The survivors who followed the trial’s proceedings, as well as chief prosecutor Gideon Hausner, also viewed the trial as an opportunity to educate a younger generation of Israelis about the Shoah. Hausner called to the stand 25 witnesses to testify on child abuse, explaining his pedagogical rationale: “I wanted testimony about the fate of young men and women, so that our own young men and women would hear what happened.” Interestingly, historian Howard Sachar says the Eichmann trial was also an important educational moment for the younger generation of Germans, who learned through it about the guilt incurred by their parents.
While informing the youth in Israel–and abroad–about the legacy of the Holocaust, the trial also shifted how the Israeli public saw its nascent official power. Smart, aggressive Jews had captured, tried, and executed a war criminal–these were seen as heroic acts for a newly sovereign people.
Critique of the Trial
Most of the critical discourse about the Eichmann trial is linked to philosopher Hannah Arendt‘s controversial five-part report on the proceedings, “Eichmann in Jerusalem,” published initially in The New Yorker in early 1963. In her work, Arendt leveled criticism against the Israeli court, which in her opinion staged a “show trial” that built its case on what the Jews had suffered in the Holocaust and not on what Eichmann had actually done in his capacity as a Nazi.
Arendt wrote, “Justice demands that the accused be prosecuted, defended, and judged, and that all the other questions of seemingly greater import…be left in abeyance.” Many Jewish leaders objected to this, as well as Arendt’s claim that the European Jewish councils, called Judenrat, had collaborated with the Nazis in handpicking certain Jews for extermination. Even if this were true, Jewish Americans thought that this public knowledge might exacerbate anti-Jewish feelings.
Her work gained renown for its subtitle, “the Banality of Evil,” which referred to the absolute normalcy under which Eichmann and other Nazis committed their horrific crimes. Arendt concluded that Eichmann was not a vicious, blood-thirsty aggressor driven by hatred to exterminate the Jews, but a simple individual who operated unthinkingly, without imagination, following orders to organize transport to death camps.

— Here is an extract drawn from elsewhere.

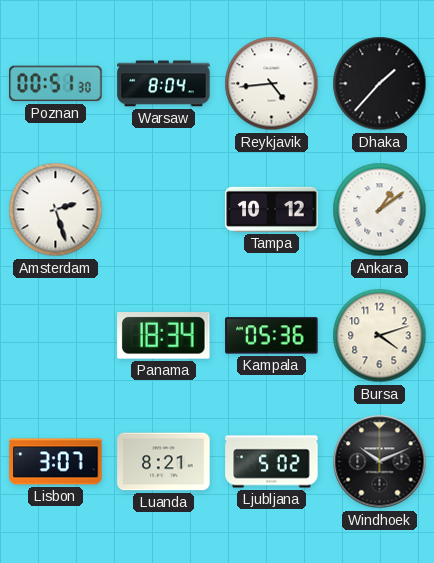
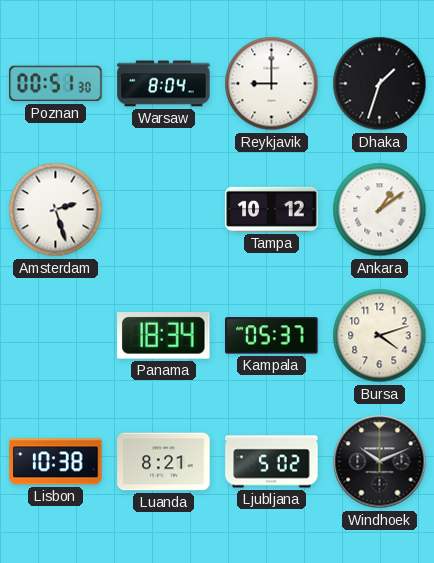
Reykjavik: 4:44 -> 9:00
Dhaka: 1:37 -> 1:33
Kampala: 05:36 -> 05:37
Lisbon: 3:07 -> 10:38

As an unintelligent person, Arendt asserted, Eichmann had no innate ability to identify with the Jewish plight, and he entertained no compassion for them as humans. Because his actions were couched in the rational functioning of the Nazi bureaucracy, he was able to perform his job of killing just like any other position he had held.

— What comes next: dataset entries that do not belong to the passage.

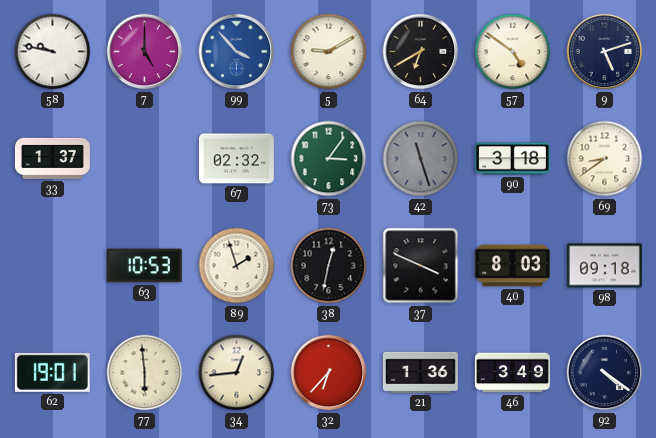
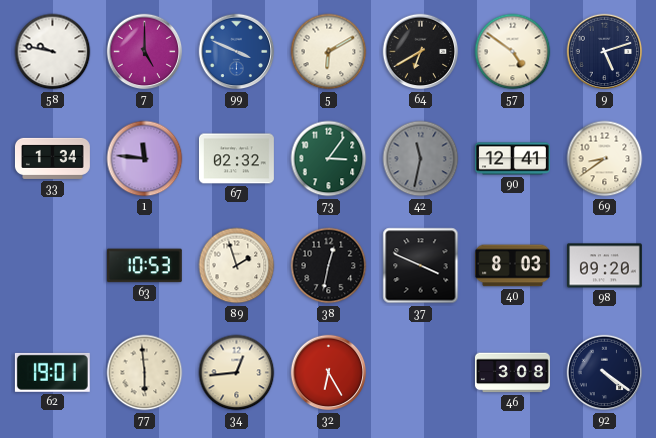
99: 3:53 -> 3:49
5: 9:10 -> 6:10
33: 1:37 -> 1:34
1: none -> 11:46
42: 11:27 -> 11:32
90: 3:18 -> 12:41
98: 09:18 -> 09:20
32: 6:37 -> 6:25
21: 1:36 -> none
46: 3:49 -> 3:08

Since Arendt post-trial films such asThe Man Who Captured Eichmann (1996) have attempted to portray Eichmann’s inscrutable psychology. In the recent book, Becoming Eichmann (2007), historian David Cesarani asserts that Eichmann is an understandable figure if we consider his full mental, social, and political context in a culture that allowed one people to become an abstract racial-biological threat.
Yet Arendt’s assessment of Eichmann still eclipses most other narratives of his character and life. For our post-war culture, Eichmann’s actions are regarded as the shocking, and yet predictable effect of totalitarianism on the human conscience.